THE TASK –
Lines holding the word "handle" must be located in the listing below and copied.

RECORDS PROVIDED –
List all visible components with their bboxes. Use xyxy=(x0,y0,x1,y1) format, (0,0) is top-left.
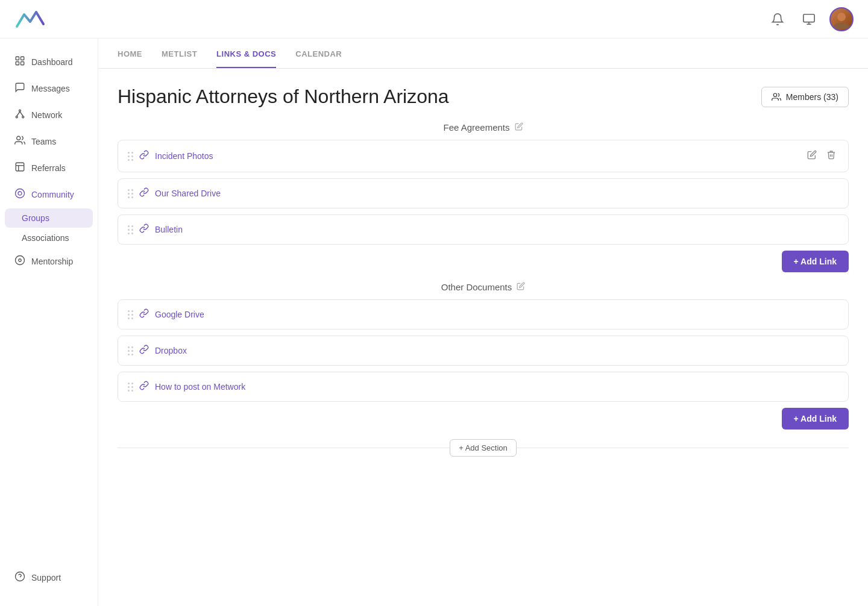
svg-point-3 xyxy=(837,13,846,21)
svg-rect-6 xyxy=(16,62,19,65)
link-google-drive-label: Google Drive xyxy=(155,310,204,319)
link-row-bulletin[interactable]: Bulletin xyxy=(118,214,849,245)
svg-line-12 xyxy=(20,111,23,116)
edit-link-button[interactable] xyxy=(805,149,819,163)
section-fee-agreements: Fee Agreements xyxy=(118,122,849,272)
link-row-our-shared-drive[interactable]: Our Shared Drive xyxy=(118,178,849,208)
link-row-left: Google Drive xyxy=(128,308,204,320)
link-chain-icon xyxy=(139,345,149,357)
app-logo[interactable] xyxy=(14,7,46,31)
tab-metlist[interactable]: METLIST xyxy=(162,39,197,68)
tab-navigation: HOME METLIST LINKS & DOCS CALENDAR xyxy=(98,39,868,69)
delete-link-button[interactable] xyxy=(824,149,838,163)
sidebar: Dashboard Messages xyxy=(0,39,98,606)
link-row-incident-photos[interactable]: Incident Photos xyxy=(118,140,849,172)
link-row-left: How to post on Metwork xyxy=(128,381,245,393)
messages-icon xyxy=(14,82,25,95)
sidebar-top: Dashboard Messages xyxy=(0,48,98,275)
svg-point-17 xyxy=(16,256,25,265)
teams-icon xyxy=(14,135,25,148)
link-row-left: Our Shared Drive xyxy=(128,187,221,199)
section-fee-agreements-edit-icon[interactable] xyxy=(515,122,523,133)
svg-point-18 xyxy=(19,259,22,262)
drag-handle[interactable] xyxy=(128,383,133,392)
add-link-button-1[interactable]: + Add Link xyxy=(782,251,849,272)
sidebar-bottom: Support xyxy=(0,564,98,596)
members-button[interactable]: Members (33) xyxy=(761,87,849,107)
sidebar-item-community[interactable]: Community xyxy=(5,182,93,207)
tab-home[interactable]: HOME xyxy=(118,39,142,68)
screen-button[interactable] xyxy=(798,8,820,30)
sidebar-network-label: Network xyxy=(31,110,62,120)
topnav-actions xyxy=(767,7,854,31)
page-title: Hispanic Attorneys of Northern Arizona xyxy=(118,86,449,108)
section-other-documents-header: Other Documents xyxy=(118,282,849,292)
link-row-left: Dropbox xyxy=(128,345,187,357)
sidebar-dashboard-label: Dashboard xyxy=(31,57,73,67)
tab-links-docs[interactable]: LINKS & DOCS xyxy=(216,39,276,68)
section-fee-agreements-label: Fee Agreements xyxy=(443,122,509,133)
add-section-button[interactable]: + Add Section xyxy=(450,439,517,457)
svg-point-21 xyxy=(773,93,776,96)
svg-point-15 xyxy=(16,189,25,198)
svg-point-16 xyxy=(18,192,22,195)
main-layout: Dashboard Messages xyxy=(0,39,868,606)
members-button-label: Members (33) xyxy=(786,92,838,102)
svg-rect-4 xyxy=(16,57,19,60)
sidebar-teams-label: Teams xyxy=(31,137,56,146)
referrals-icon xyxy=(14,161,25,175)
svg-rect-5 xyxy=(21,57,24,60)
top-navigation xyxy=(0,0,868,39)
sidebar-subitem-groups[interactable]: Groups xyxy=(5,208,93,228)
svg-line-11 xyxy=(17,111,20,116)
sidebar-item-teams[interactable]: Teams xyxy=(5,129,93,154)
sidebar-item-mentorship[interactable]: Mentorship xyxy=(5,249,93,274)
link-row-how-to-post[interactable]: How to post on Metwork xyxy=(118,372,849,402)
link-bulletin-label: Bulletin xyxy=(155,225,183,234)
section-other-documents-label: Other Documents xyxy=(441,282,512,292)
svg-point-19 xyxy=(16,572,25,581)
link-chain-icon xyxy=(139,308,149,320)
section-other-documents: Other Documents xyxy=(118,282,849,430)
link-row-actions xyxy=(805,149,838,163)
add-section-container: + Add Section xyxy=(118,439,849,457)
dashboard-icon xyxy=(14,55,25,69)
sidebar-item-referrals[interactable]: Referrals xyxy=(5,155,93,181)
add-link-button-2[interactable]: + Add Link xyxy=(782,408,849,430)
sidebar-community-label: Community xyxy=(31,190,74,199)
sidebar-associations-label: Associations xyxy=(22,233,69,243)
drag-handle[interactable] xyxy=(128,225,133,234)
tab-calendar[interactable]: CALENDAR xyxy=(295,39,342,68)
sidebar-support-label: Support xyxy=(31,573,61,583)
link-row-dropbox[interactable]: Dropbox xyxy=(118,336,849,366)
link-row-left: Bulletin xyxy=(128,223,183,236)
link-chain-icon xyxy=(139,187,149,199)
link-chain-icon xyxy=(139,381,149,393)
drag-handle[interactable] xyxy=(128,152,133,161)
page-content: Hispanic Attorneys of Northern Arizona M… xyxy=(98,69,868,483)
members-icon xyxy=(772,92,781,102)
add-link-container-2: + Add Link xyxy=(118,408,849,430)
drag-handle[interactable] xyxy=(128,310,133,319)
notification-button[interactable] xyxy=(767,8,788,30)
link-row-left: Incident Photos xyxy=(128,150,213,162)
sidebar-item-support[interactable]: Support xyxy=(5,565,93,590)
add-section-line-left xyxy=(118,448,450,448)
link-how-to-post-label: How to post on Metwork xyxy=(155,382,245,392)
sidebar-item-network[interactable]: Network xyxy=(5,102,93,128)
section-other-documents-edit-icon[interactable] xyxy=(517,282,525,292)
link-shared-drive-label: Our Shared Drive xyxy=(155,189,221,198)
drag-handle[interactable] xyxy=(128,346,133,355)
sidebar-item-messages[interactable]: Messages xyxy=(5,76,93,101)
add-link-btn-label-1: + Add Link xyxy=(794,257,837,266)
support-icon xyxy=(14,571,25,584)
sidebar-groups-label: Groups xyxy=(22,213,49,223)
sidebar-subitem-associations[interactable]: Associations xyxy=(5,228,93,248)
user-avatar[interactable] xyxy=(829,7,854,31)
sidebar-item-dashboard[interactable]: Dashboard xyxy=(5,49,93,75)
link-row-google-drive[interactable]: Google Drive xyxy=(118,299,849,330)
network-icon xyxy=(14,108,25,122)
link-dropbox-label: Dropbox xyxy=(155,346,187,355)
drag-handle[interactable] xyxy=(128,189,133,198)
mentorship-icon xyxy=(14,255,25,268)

...

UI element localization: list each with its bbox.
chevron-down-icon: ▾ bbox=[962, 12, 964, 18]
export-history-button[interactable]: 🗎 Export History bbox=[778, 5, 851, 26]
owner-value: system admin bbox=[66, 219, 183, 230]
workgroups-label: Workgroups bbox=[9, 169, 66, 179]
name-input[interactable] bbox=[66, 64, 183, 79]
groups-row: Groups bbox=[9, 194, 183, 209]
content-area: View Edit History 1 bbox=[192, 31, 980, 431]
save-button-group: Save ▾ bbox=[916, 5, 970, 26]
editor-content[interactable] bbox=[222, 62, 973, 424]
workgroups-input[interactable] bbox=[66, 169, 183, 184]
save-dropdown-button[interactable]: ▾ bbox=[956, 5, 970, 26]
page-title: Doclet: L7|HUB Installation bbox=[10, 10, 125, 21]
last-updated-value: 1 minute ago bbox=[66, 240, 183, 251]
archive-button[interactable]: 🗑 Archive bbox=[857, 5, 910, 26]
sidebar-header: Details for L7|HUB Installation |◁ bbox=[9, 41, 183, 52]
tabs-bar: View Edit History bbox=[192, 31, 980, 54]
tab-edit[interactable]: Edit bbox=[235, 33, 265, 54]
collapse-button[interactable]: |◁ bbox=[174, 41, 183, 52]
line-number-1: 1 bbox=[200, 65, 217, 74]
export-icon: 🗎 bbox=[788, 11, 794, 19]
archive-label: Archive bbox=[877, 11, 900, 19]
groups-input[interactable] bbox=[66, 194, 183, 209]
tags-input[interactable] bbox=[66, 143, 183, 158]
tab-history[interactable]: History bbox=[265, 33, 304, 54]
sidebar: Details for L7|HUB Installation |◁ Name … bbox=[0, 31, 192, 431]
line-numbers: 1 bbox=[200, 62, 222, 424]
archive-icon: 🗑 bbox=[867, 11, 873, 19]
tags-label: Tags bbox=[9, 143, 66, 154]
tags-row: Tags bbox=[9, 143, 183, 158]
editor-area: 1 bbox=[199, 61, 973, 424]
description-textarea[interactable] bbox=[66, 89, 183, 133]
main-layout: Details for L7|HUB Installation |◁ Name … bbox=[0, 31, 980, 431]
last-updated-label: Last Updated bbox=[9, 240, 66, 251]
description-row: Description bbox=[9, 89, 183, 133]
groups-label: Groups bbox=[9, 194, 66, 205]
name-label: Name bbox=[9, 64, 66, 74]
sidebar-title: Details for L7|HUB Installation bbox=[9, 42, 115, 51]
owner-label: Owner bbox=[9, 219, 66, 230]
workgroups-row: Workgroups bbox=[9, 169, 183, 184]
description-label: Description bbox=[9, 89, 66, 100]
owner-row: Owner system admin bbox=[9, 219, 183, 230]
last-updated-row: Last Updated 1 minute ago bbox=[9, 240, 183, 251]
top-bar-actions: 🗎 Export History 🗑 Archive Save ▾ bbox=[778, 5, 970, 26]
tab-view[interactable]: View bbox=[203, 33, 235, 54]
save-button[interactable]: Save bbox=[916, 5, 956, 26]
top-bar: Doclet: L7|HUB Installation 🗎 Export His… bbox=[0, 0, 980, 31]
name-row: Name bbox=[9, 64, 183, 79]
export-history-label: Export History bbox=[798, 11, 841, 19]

RESULT FOR THIS EXERCISE –
drag-handle[interactable] xyxy=(128,383,133,392)
drag-handle[interactable] xyxy=(128,225,133,234)
drag-handle[interactable] xyxy=(128,152,133,161)
drag-handle[interactable] xyxy=(128,310,133,319)
drag-handle[interactable] xyxy=(128,346,133,355)
drag-handle[interactable] xyxy=(128,189,133,198)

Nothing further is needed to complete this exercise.